The defenders were asleep, dead, or incompetent, Otto decided as he watched the wagons roll along the road towards the gatehouse. Or they'd been struck blind by Sky Father. The glaring hell-light cast a lurid glow across the ground before the gatehouse, but there was no shouted challenge, no crack of gunfire. What are they doing? He wondered. A horrid surmise began to gnaw at his imagination. They're dead, or gone, and we're advancing into their ground while they sneak through the land of the dead, to ambush us from behind-

Rapid fire crackled from the gatehouse, followed by a squealing roar of bovine distress: Otto breathed again.
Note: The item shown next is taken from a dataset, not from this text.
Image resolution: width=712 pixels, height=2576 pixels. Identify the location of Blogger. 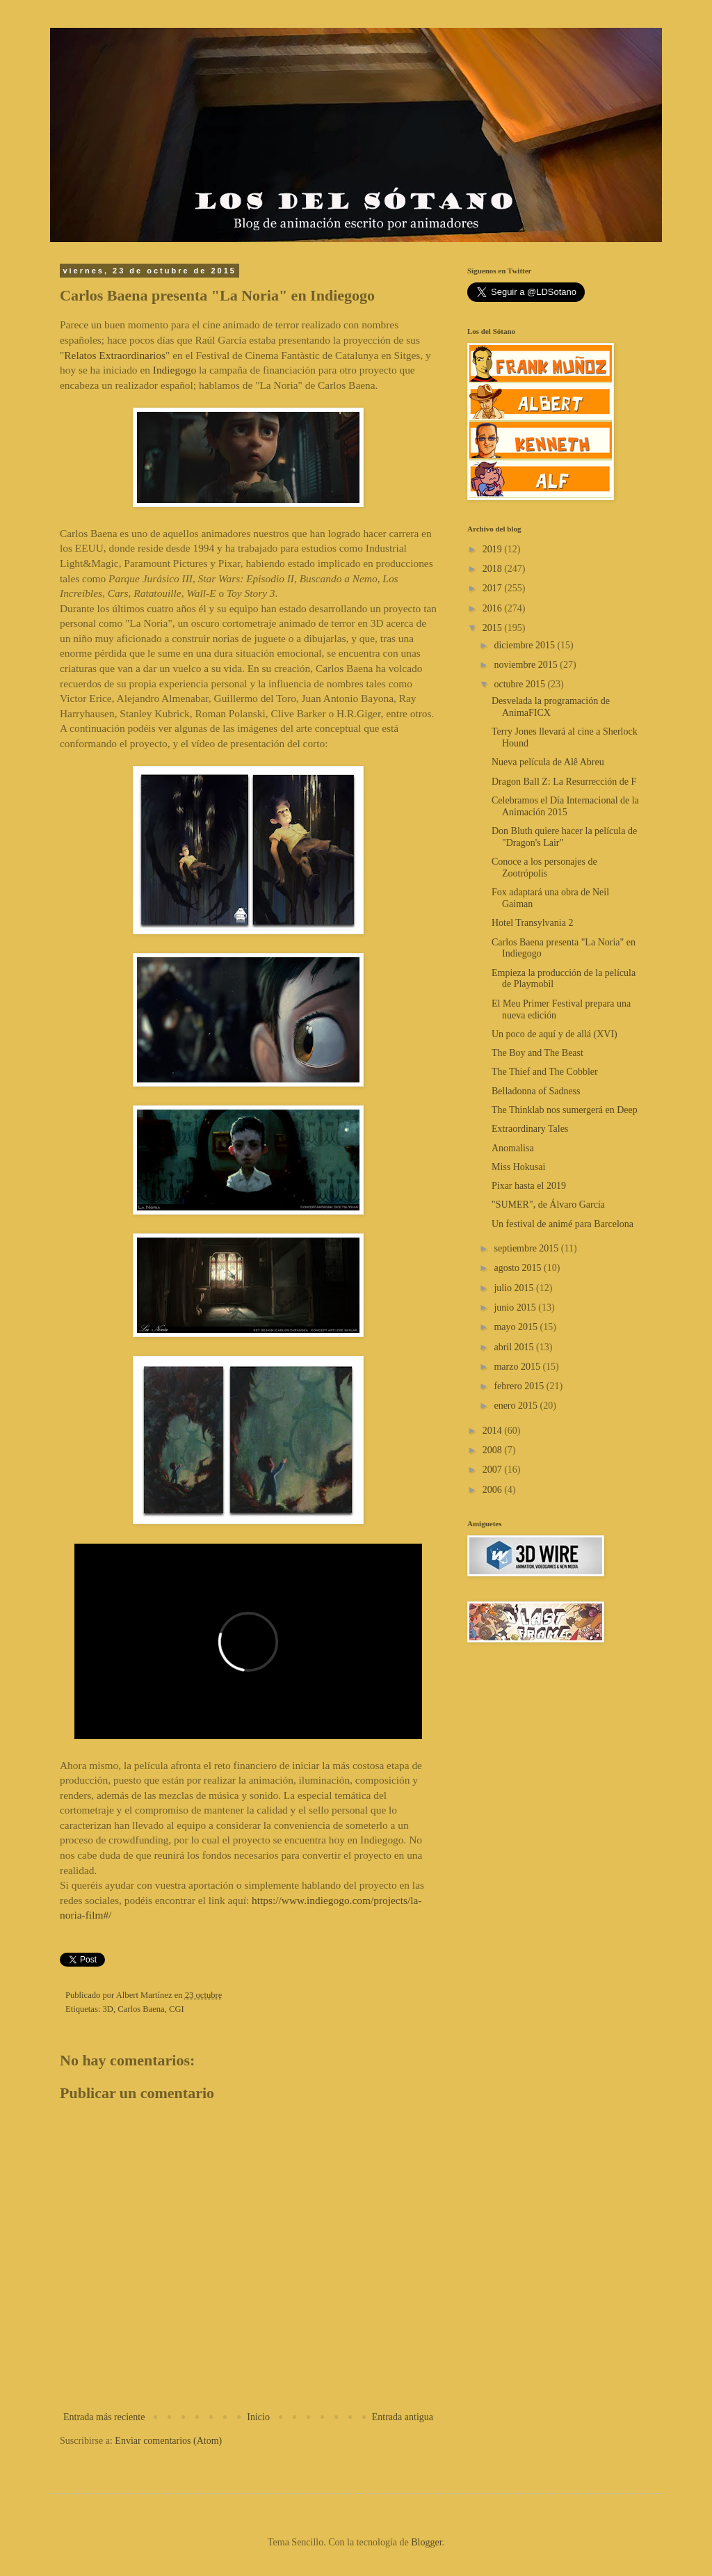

Not dead or gone, just incompetent. They'd shown little sign of movement earlier in the campaign, and despite their lightning-fast assault on the castle when he'd taken it, they'd failed to follow through. The witch-clan were traders, after all, lowborn tinkers, not knights and soldiers. He grinned as the wagon ground forward faster, the uninjured oxen panicked halfway to a stampede by the gunfire and the smell of blood. It had fifty yards to go, then forty-why aren't they firing? Are they low on ammunition?-then twenty, then-

Otto knelt close to the ground, bracing himself, mouth open to keep his ears from hurting. The moments stretched on, as he counted up to twenty heartbeats.

"Is he dead?" called one of his gunners.

"I think-" someone began to reply, but the rest of his comment was forestalled by a searing flash. A second later the sound reached Otto, a door the size of a mountainside slamming shut beside his head. The ground shook. A couple of seconds later still, the gravel and fragments rained down around the smoke-filled hole. "What was that?" Otto shouted, barely able to hear himself. It wasn't like any powder explosion he'd ever heard, and he'd heard enough in his time. What's the Pervert got his hands on now? he added silently, straightening up.

The hell-light had gone out, along with the front of the gatehouse. The wagon hadn't been small-there could have been half a ton, or even a ton, of explosives in it; whatever kind of explosives the king's alchemists had cooked up, using lore stolen from the witches.

Otto cleared his dry throat, spat experimentally. "Break them down, get ready to move out," he shouted at Shutz. "The cavalry will be through here next."